Work to complete: Please keep pictures out of the copy, and print exactly the lines from the one containing "Đặt Hàng Online" through the end of the records.

Records supplied:
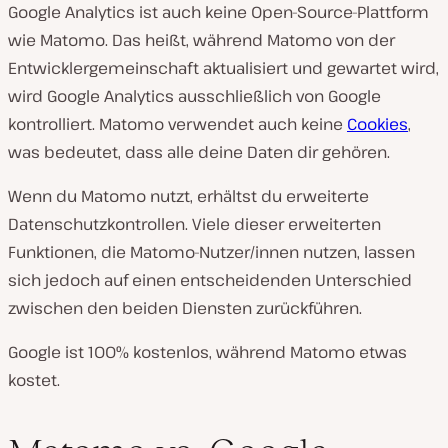
Google Analytics ist auch keine Open-Source-Plattform
wie Matomo. Das heißt, während Matomo von der
Entwicklergemeinschaft aktualisiert und gewartet wird,
wird Google Analytics ausschließlich von Google
kontrolliert. Matomo verwendet auch keine
Cookies
,
was bedeutet, dass alle deine Daten dir gehören.
Wenn du Matomo nutzt, erhältst du erweiterte
Datenschutzkontrollen. Viele dieser erweiterten
Funktionen, die Matomo-Nutzer/innen nutzen, lassen
sich jedoch auf einen entscheidenden Unterschied
zwischen den beiden Diensten zurückführen.
Google ist 100% kostenlos, während Matomo etwas
kostet.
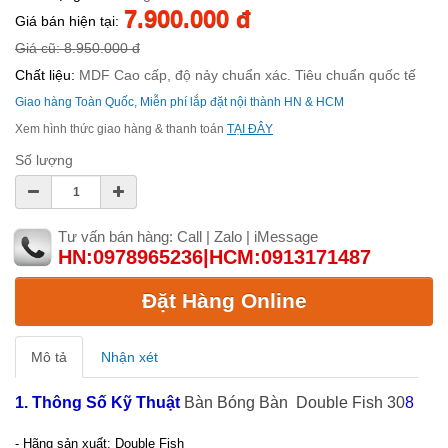
7.900.000 đ
Giá bán hiện tại:
Giá cũ: 8.950.000 đ
Chất liệu:
MDF Cao cấp, độ nảy chuẩn xác. Tiêu chuẩn quốc tế
Giao hàng Toàn Quốc, Miễn phí lắp đặt nội thành HN & HCM
Xem hình thức giao hàng & thanh toán
TẠI ĐÂY
Số lượng
Tư vấn bán hàng: Call | Zalo | iMessage
HN:0978965236|HCM:0913171487
Đặt Hàng Online
Mô tả
Nhận xét
1. Thông Số Kỹ Thuật
Bàn Bóng Bàn Double Fish 30
8
- Hãng sản xuất: Double Fish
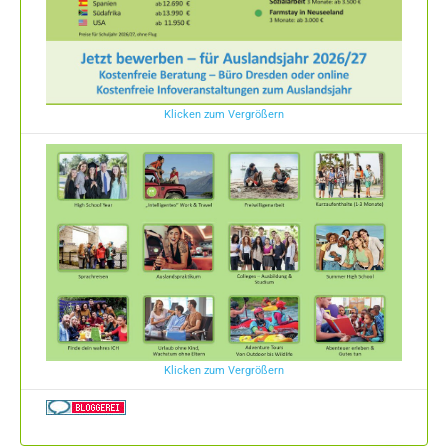
Klicken zum Vergrößern
Klicken zum Vergrößern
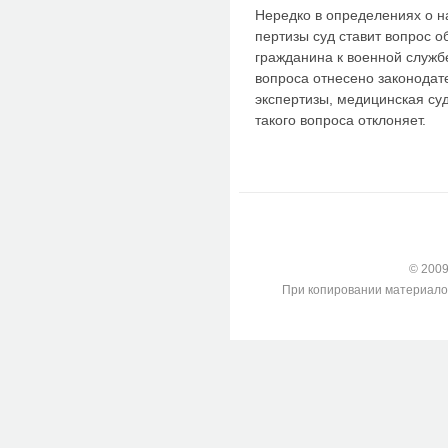
Нередко в определениях о н
пертизы суд ставит вопрос о
гражда­нина к военной служб
вопроса отнесено законодат
экспертизы, медицинская су
такого вопроса от­клоняет.
© 2009-
При копировании материалов с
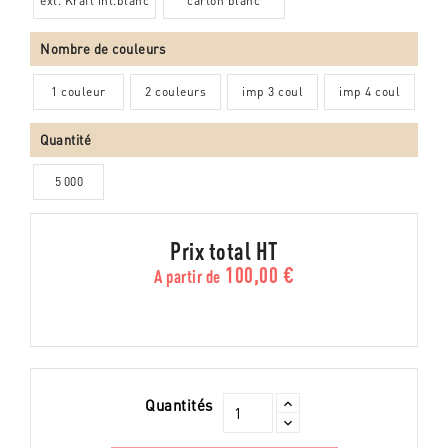
ext. Kraft int.blanc
carton blanc
Nombre de couleurs
1 couleur
2 couleurs
imp 3 coul
imp 4 coul
Quantité
5 000
Prix total HT
100,00 €
A partir de
Quantités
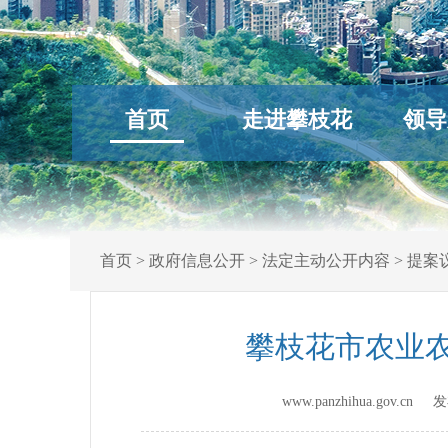
首页
走进攀枝花
领导
首页
>
政府信息公开
>
法定主动公开内容
>
提案
攀枝花市农业农
www.panzhihua.gov.c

Solution to this exercise:
Đặt Hàng Online
Mô tả
Nhận xét
1. Thông Số Kỹ Thuật
Bàn Bóng Bàn Double Fish 30
8
- Hãng sản xuất: Double Fish
Klicken zum Vergrößern
Klicken zum Vergrößern
Нередко в определениях о н
пертизы суд ставит вопрос о
гражда­нина к военной служб
вопроса отнесено законодат
экспертизы, медицинская су
такого вопроса от­клоняет.
© 2009-
При копировании материалов с
ext. Kraft int.blanc
carton blanc
Nombre de couleurs
1 couleur
2 couleurs
imp 3 coul
imp 4 coul
Quantité
5 000
Prix total HT
100,00 €
A partir de
Quantités
首页
走进攀枝花
领导
首页
>
政府信息公开
>
法定主动公开内容
>
提案
攀枝花市农业农
www.panzhihua.gov.c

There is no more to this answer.